**Data for analysis:**
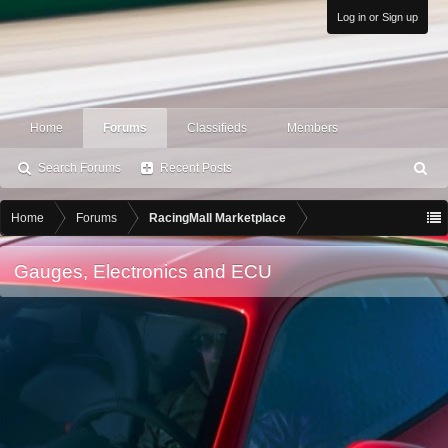
Log in or Sign up
Home
Forums
Classifieds
Members
Search Forums
Recent Posts
S
ea
rc
Home
Forums
RacingMall Marketplace
h
Gauges, Electronics and ECU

**Prompt:**
Restate each entry word for word, leaving out any pictures.

**Finished task:**
Log in or Sign up
Home
Forums
Classifieds
Members
Search Forums
Recent Posts
S
ea
rc
Home
Forums
RacingMall Marketplace
h
Gauges, Electronics and ECU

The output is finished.